(Collected data entries)
•••

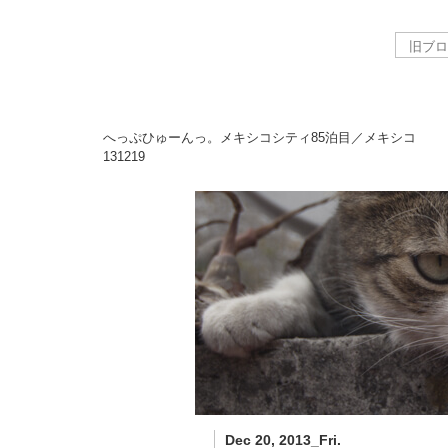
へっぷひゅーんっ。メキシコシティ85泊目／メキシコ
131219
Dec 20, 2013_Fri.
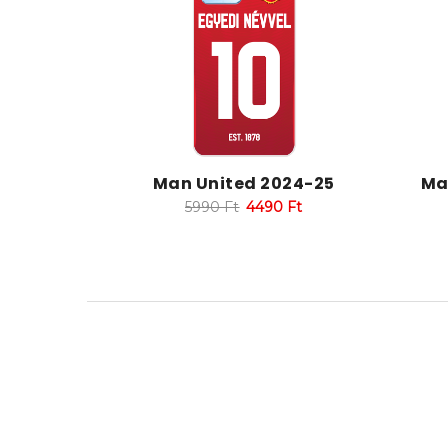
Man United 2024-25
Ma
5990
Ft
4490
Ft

•••

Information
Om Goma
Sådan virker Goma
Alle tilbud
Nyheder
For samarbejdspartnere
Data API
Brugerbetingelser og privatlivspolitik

•••

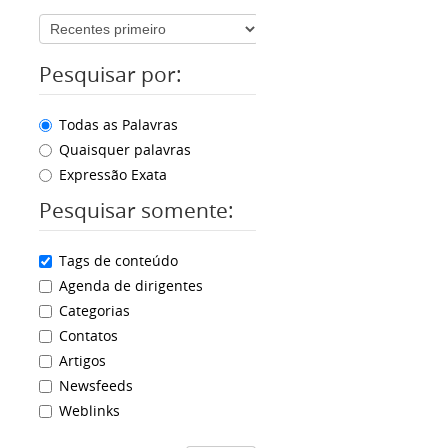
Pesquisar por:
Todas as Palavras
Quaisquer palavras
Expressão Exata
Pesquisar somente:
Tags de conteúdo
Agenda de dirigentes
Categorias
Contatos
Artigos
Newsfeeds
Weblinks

•••

— Instructions to follow —
What is needed is an exact copy of the lines above, from the one containing "For samarbejdspartnere" through the one containing "Brugerbetingelser og privatlivspolitik", with nothing added.

— Exercise answer —
For samarbejdspartnere
Data API
Brugerbetingelser og privatlivspolitik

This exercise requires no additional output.